Rumah > PENGETAHUAN > Pengatur Pertumbuhan Tanaman > PGR

Apa hubungan antara Kolin Klorida dan Klormequat Klorida?

Tanggal: 2026-03-25 16:24:46
Bagikan kami:


Kolin Klorida dan Klormequat Klorida adalah homolog; Meskipun mereka memiliki kesamaan, mereka juga memiliki banyak perbedaan.
Klormequat Klorida tidak mudah dimetabolisme di dalam jaringan tanaman, sedangkan Kolin Klorida dapat dimanfaatkan dengan cepat oleh tanaman.

Kolin Klorida memiliki toksisitas rendah dan mudah terurai oleh mikroorganisme begitu memasuki tanah, sehingga memberikan potensi luas untuk pengembangan dan penerapan.
Selama pertumbuhan tanaman, setelah diserap oleh batang, daun, dan akar, Kolin Klorida dengan cepat ditranslokasi ke tempat di mana ia memberikan efek fisiologisnya. Ini mendorong fotosintesis daun, menghambat fotorespirasi pada tanaman C3, dan merangsang perkembangan sistem akar. Selain itu, hal ini memfasilitasi translokasi maksimum produk fotosintesis ke umbi-umbian bawah tanah dan akar penyimpanan, sehingga secara signifikan meningkatkan hasil dan meningkatkan kualitas organ penyimpanan bawah tanah tersebut. Hal ini meningkatkan berbagai aktivitas fisiologis dalam tanaman, meningkatkan tingkat perkecambahan benih tanaman, mendorong perakaran, mendorong pengembangan bibit yang kuat, meningkatkan hasil, dan meningkatkan kualitas tanaman secara keseluruhan. Ini meningkatkan kandungan dan proporsi fosfatidilkolin dalam membran plasma, sehingga mempengaruhi struktur dan stabilitas membran serta mengurangi kebocoran ion. Selain itu, ia bertindak sebagai pemulung radikal bebas oksigen—seperti anion superoksida dan radikal hidroksil—yang berbahaya bagi sel tanaman, memainkan peran penting dalam membantu tanaman menahan tekanan lingkungan seperti suhu rendah, cahaya lemah, dan kekeringan.

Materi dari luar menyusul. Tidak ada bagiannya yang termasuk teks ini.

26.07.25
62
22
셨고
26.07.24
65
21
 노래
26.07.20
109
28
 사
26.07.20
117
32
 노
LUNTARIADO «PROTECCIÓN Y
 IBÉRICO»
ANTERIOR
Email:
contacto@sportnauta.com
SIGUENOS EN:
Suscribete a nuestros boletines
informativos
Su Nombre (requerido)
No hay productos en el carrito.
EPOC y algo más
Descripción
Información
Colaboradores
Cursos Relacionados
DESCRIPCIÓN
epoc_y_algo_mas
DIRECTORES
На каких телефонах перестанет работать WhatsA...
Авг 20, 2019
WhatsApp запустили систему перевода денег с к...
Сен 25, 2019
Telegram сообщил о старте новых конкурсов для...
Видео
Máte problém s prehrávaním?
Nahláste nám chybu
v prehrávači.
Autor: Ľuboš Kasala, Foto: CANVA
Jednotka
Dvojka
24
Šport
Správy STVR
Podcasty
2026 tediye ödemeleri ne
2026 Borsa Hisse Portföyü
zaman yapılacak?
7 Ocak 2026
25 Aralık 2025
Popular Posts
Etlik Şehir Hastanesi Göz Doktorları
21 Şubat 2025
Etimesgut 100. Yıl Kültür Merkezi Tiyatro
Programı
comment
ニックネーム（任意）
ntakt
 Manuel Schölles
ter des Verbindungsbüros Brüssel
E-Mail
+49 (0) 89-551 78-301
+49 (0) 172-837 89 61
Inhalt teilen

Klormequat Klorida adalah zat pengatur tumbuh amonium kuaterner yang saat ini banyak digunakan di negara saya. Zat ini dapat diserap oleh tanaman melalui daun, tunas, tunas, dan sistem akar, dan selanjutnya ditranslokasi ke tempat di mana ia memberikan efeknya.
Fungsi utamanya adalah menghambat biosintesis giberelin. Secara fisiologis, ini berfungsi untuk mengendalikan pertumbuhan vegetatif yang berlebihan (etiolasi), mendorong pertumbuhan reproduksi, dan memperpendek ruas, sehingga menghasilkan tanaman yang lebih pendek, kokoh, dan lebih kuat, dengan sistem perakaran yang berkembang dengan baik dan meningkatkan ketahanan terhadap rebah. Secara bersamaan, ini memperdalam warna daun, meningkatkan ketebalan daun dan kandungan klorofil, serta meningkatkan aktivitas fotosintesis. Akibatnya, hal ini meningkatkan laju pembentukan buah pada tanaman tertentu, meningkatkan kualitas buah dan benih, meningkatkan hasil panen, dan meningkatkan ketahanan tanaman terhadap kekeringan, dingin, serta hama dan penyakit.

Klormequat Klorida adalah zat pengatur tumbuh yang sangat baik yang cocok digunakan pada kapas, gandum, jagung, beras, tembakau, tomat, dan berbagai tanaman umbi-umbian.
Ini mengurangi tinggi tanaman, menebalkan batang, mengintensifkan warna daun, mencegah pertumbuhan dan rebah vegetatif yang berlebihan, dan meningkatkan toleransi tanaman terhadap kekeringan, genangan air, dan kondisi salin-basa. Ini menunjukkan sedikit toksisitas terhadap manusia dan hewan. Perhatian khusus harus diberikan pada fakta bahwa Klormequat Klorida tidak boleh dicampur dengan pestisida alkali. Larutan berairnya stabil tetapi bersifat korosif terhadap logam; oleh karena itu, sebaiknya disimpan dalam wadah yang terbuat dari kaca, plastik berdensitas tinggi, karet, atau logam yang dilapisi resin epoksi. Ini dengan cepat terdegradasi oleh mikroorganisme di dalam tanah.